To do
Determine the number of lines in these entries that hold the word "dịch". Give the number and nothing more.
----
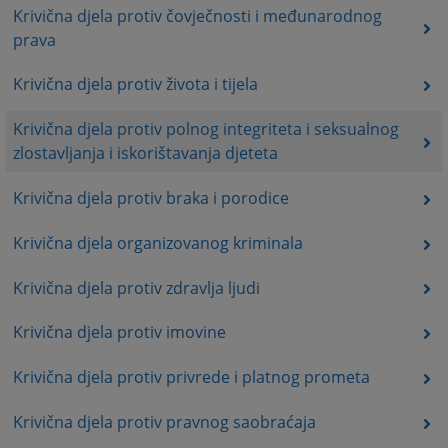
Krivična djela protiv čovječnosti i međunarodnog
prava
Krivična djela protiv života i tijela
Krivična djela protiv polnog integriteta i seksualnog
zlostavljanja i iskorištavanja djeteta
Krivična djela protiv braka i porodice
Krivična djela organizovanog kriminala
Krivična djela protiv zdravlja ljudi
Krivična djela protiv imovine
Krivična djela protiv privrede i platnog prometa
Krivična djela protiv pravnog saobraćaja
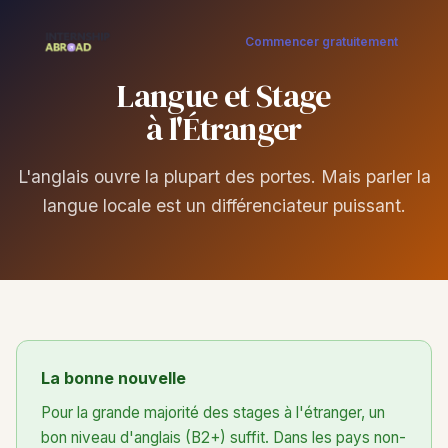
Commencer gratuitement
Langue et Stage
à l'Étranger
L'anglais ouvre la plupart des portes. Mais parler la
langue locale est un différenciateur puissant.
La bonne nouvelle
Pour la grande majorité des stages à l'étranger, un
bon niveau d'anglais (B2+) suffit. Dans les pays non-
----
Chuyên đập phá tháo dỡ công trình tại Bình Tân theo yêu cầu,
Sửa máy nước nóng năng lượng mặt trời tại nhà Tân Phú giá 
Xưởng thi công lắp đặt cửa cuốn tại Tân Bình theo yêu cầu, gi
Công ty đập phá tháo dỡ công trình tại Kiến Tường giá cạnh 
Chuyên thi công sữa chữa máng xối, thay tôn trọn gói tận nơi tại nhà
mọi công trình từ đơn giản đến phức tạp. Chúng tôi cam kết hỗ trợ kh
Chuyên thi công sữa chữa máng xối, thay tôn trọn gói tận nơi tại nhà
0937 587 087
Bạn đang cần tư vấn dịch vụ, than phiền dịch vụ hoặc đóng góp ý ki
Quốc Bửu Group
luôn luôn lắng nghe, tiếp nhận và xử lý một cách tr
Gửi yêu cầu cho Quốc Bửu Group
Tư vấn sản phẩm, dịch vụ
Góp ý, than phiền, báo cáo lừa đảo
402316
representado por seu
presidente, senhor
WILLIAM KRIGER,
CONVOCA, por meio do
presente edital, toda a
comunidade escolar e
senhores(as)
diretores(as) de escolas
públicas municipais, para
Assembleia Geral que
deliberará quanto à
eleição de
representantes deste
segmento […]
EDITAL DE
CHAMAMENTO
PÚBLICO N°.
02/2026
----
Reply to the task
2